Open mauicv opened 1 year ago
I think differential privacy libraries such as Opacus may do what we need. This blog post details how they perform efficient per-sample gradient computation.
Example of using Opacus to comupte per-sample gradient computation:
!pip install -q opacus
from opacus.grad_sample import GradSampleModule
import torch
import torch.nn as nn
import torch.nn.functional as F
class MNISTConvNet(nn.Module):
def __init__(self):
super(MNISTConvNet, self).__init__()
self.conv1 = nn.Conv2d(1, 10, 5)
self.pool1 = nn.MaxPool2d(2, 2)
self.conv2 = nn.Conv2d(10, 20, 5)
self.pool2 = nn.MaxPool2d(2, 2)
self.fc1 = nn.Linear(320, 50)
self.fc2 = nn.Linear(50, 10)
def forward(self, input):
x = self.pool1(F.relu(self.conv1(input)))
x = self.pool2(F.relu(self.conv2(x)))
x = x.view(x.size(0), -1)
x = F.relu(self.fc1(x))
x = F.relu(self.fc2(x))
return x
net = GradSampleModule(MNISTConvNet())
input = torch.randn((2, 1, 28, 28))
target = torch.randn((2)).to(torch.long)
loss_fn = nn.CrossEntropyLoss()
out = net(input)
err = loss_fn(out, target)
err.backward()
for p in net.parameters():
print(p.grad_sample.shape)
Note a limitation of this approach is that opacus only overrides a finite number of torch module types so we might potentially end up with limitations.
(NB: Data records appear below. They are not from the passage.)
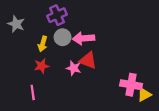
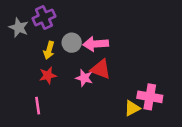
purple cross: (57, 15) -> (44, 17), moved
yellow triangle: (144, 95) -> (132, 108), moved

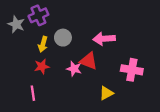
pink arrow: (96, 44) -> (104, 39), moved
pink cross: (150, 97) -> (132, 70), moved
yellow triangle: (132, 108) -> (106, 93), moved

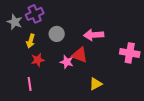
yellow arrow: (43, 44) -> (31, 41), moved
pink cross: (132, 70) -> (130, 53), moved

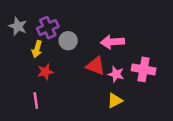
purple cross: (35, 14) -> (48, 28), moved
pink cross: (130, 53) -> (144, 69), moved
pink star: (67, 62) -> (116, 74), moved

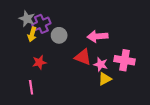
gray star: (18, 26) -> (27, 19), moved
yellow arrow: (37, 49) -> (32, 34), moved
yellow triangle: (115, 101) -> (105, 79), moved

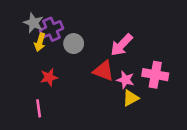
pink arrow: (97, 36) -> (122, 45), turned -42

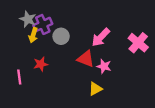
pink cross: (155, 75) -> (138, 43), moved, turned 30
yellow triangle: (131, 98) -> (95, 89), moved
pink line: (39, 108) -> (19, 77), moved

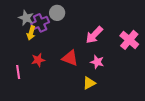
gray circle: (61, 36) -> (57, 13), moved
red triangle: (86, 59) -> (70, 58), moved

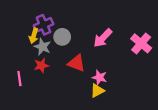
gray circle: (57, 13) -> (62, 37), moved
gray star: (26, 18) -> (42, 47), moved
pink star: (97, 62) -> (99, 77), moved

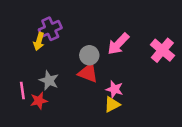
gray circle: (62, 37) -> (89, 55), moved
gray star: (42, 47) -> (49, 80), moved
red star: (41, 65) -> (39, 101), moved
@jklaise & @RobertSamoilescu, tagging for discussion, any thoughts?
I think the dash onsite demonstrated the
GradSim
method is slow for large models. This is because currently, pytorch and tensorflow don’t let you compute gradients per instance in a batch which gradient similarity requires. We can do this before time by storing the gradients but this becomes impossible for large models. Note that partial solutions include: a) using a subset of model weights, such as a final layer, to decrease memory overhead or b) reducing the dataset you're comparing against using something like ProtoSelect. Both of these are user-level interventions. I think our focus should be figuring out how to batch the gradient computations.